Work to complete =
Write out exactly what each line says, starting with the first line below and ending on the one with "Image resolution: width=375, height=1997.".

Supplied material =
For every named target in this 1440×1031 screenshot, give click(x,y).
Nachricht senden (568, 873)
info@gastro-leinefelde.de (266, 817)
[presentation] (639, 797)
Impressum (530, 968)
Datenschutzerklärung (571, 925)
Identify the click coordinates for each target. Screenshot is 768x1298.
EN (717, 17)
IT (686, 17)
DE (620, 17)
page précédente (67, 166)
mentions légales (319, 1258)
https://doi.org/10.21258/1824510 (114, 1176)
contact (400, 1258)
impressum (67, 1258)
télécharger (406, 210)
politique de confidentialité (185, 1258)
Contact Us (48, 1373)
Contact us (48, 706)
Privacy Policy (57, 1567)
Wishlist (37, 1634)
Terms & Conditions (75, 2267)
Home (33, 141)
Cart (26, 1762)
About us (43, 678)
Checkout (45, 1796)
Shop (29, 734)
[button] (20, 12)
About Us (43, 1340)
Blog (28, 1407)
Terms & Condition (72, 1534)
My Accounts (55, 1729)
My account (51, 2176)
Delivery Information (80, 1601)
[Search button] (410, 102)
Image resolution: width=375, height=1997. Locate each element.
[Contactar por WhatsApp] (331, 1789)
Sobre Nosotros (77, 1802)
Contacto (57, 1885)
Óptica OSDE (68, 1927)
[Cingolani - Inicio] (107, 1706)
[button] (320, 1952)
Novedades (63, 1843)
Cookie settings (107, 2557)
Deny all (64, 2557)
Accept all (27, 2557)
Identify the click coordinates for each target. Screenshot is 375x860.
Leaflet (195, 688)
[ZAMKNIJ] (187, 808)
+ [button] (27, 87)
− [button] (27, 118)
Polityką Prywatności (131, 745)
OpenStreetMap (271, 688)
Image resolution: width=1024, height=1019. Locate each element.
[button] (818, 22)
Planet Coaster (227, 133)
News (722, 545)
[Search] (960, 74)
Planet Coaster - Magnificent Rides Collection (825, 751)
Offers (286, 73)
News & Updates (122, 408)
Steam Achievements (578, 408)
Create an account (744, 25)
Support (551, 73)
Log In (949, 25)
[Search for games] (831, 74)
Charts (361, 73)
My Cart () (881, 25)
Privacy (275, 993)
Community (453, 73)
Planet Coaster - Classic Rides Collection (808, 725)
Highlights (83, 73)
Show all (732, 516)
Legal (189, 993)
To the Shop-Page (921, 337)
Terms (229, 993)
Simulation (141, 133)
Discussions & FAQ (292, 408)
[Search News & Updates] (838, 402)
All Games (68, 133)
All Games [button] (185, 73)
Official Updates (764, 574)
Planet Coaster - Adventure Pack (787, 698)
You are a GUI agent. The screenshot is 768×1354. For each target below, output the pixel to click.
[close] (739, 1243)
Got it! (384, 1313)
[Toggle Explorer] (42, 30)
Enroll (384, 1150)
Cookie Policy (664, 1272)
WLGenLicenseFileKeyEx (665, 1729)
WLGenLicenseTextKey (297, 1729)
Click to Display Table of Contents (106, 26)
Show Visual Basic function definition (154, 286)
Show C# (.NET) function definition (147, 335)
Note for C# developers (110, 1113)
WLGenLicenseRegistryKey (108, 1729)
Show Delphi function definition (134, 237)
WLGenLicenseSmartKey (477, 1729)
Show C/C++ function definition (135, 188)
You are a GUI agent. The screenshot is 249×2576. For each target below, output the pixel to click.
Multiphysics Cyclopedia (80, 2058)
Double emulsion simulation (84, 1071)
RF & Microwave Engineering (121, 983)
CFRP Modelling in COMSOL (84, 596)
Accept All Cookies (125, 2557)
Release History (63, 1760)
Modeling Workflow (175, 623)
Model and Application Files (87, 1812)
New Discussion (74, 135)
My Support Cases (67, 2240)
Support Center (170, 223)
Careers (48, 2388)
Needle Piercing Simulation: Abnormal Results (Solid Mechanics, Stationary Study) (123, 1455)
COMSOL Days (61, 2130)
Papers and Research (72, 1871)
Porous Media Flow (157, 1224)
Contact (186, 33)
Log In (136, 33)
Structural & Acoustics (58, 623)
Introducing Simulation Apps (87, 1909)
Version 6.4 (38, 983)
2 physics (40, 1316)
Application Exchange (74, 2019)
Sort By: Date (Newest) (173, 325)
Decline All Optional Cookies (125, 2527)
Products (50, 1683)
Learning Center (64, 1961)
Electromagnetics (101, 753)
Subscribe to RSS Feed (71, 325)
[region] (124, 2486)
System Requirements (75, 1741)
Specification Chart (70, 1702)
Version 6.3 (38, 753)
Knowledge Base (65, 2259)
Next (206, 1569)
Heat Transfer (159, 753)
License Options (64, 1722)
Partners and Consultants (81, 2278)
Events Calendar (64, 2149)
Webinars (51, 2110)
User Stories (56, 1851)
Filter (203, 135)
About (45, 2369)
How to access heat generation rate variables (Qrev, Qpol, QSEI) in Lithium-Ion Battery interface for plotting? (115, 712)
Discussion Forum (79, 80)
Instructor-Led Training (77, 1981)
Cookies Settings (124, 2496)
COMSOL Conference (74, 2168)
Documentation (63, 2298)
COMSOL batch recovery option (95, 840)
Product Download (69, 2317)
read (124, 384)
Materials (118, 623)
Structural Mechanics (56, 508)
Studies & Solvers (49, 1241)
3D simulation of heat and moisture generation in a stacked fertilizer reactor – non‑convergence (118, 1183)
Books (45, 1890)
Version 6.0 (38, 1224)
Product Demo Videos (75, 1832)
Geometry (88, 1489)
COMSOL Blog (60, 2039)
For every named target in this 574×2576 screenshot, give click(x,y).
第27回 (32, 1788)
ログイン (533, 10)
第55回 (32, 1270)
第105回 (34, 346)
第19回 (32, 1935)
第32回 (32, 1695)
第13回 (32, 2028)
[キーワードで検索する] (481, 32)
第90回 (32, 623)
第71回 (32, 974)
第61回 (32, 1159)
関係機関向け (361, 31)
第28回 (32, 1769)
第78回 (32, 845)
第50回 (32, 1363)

Written reply =
For every named target in this 1440×1031 screenshot, give click(x,y).
Nachricht senden (568, 873)
info@gastro-leinefelde.de (266, 817)
[presentation] (639, 797)
Impressum (530, 968)
Datenschutzerklärung (571, 925)
Identify the click coordinates for each target. Screenshot is 768x1298.
EN (717, 17)
IT (686, 17)
DE (620, 17)
page précédente (67, 166)
mentions légales (319, 1258)
https://doi.org/10.21258/1824510 (114, 1176)
contact (400, 1258)
impressum (67, 1258)
télécharger (406, 210)
politique de confidentialité (185, 1258)
Contact Us (48, 1373)
Contact us (48, 706)
Privacy Policy (57, 1567)
Wishlist (37, 1634)
Terms & Conditions (75, 2267)
Home (33, 141)
Cart (26, 1762)
About us (43, 678)
Checkout (45, 1796)
Shop (29, 734)
[button] (20, 12)
About Us (43, 1340)
Blog (28, 1407)
Terms & Condition (72, 1534)
My Accounts (55, 1729)
My account (51, 2176)
Delivery Information (80, 1601)
[Search button] (410, 102)
Image resolution: width=375, height=1997. Locate each element.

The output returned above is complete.